Most important, when your income is in dollars, shouldn’t your investments be in assets denominated in foreign currencies? Isn’t this what portfolio diversification is all about? Of course it is, but the experts rarely mention that, in order to be diversified, you retirement portfolio must be diversified out of the currency unit in which your monthly salary is denominated?
I am not convinced that the Asia’s stock markets will rise during the later phases of the real estate crisis. This crisis is international. It has barely begun. But if you use a buy-and-hold strategy, the case for Asian stocks is far stronger than the case for American stocks.

DEBT

The American economy is Keynesian. It is debt-driven. Every aspect of it rests on the increase of debt. Yet it is already the biggest debtor nation in history.

Private household bet is under significant pressure today. With the reversal oh housing equity, the home equity loans, called HELOCs, are becoming more difficult to secure. People need higher credit scores. As the housing market continues to suffer equity losses, banks will be forced to reduce this lucrative source of income.

When will this happen? I think it will happen in September, when the summer house-buying season is over and the foreclosure market is still glutted with unsold, empty houses. The lenders will have to begin to foreclose in earnest this fall. We have seen only the preliminary phase of foreclosures so far. The lenders are hoping against hope that the borrowers will be able to make payments again. This is not going to happen.

In my previous report, “Real Estate Maps of Doom,” I discussed the extent of the crisis. It pointed to the institutional problem facing the lenders: centralization. This is the product of government intervention into the housing market coupled with academic theories of asset pricing that ignored the effect of the policies of Greenspan’s Federal Reserve era. I wrote:

The lenders are huge, centralized conglomerates. They bought pooled packages of real estate loans. This was all very scientific, the lenders were told. It diversified risk.

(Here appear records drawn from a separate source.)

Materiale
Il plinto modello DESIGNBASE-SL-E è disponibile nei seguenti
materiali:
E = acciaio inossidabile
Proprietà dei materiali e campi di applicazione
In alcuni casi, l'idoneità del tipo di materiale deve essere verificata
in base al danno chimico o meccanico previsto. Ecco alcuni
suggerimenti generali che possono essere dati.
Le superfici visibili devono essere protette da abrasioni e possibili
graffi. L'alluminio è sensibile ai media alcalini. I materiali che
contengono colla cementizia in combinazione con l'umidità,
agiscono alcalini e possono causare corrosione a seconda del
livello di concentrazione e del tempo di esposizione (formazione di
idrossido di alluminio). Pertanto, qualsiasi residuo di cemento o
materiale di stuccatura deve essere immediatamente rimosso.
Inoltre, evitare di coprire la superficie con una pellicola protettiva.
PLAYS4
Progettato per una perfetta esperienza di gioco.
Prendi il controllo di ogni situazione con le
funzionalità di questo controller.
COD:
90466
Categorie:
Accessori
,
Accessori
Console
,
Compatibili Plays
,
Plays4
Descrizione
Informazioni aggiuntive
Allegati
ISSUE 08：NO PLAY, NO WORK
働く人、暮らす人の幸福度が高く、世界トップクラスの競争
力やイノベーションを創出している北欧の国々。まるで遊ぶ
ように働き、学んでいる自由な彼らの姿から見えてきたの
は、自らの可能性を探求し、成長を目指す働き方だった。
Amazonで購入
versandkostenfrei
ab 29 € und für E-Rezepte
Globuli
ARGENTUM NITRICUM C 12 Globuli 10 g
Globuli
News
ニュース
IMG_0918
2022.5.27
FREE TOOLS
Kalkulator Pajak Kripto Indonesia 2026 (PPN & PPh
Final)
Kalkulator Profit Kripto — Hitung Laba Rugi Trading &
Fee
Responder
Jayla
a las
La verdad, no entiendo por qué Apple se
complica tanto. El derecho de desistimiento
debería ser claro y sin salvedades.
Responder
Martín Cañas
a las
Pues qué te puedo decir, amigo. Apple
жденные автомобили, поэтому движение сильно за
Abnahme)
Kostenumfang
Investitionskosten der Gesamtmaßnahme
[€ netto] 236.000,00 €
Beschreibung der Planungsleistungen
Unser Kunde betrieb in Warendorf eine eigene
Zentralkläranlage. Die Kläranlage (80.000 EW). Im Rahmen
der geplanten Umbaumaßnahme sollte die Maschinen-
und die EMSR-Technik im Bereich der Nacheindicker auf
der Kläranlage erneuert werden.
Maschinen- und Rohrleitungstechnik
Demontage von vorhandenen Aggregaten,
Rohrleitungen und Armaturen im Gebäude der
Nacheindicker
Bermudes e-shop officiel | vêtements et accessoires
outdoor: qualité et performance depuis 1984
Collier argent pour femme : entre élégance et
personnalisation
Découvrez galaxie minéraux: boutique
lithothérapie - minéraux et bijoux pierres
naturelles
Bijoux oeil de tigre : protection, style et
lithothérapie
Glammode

This crisis is not like previous housing crises. There is no local banker who made the loan with his bank’s assets. There is therefore no highly motivated local seller of a foreclosed property. There is no one locally with the authority to negotiate. Centralization lowered costs getting into the deals. It has dramatically increased costs of getting out.

This system is locked up. No one is willing to take responsibility for the growing inventory of unsold houses. But eventually, accounting rule 157 will force lenders to write down loans that are not performing. This is the day of reckoning for the housing market.

But the foreclosure system is paralyzed. The locals have no authority to negotiate. The distant bureaucrats are insulated from reality. They dream of a government bailout. They don’t want to sell at the newer, lower prices, because this will force them to write down their loans’ value. They refuse to declare losses that the market has already imposed.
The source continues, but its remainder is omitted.